- [What you are asked to do]: The whole listing needs to be written out exactly, except for any images.

[Opening Dataset section section]

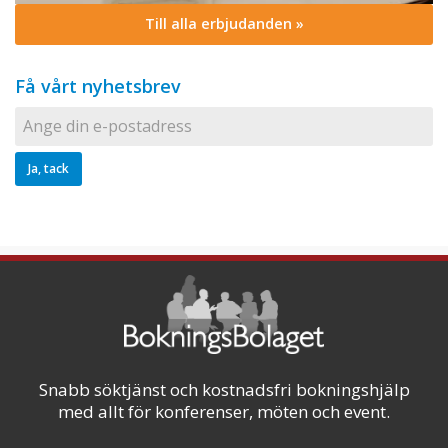
Till alla erbjudanden »
Få vårt nyhetsbrev
Snabb söktjänst och kostnadsfri bokningshjälp
med allt för konferenser, möten och event.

[Closing Dataset section section]

- [Response below]:
Till alla erbjudanden »
Få vårt nyhetsbrev
Snabb söktjänst och kostnadsfri bokningshjälp
med allt för konferenser, möten och event.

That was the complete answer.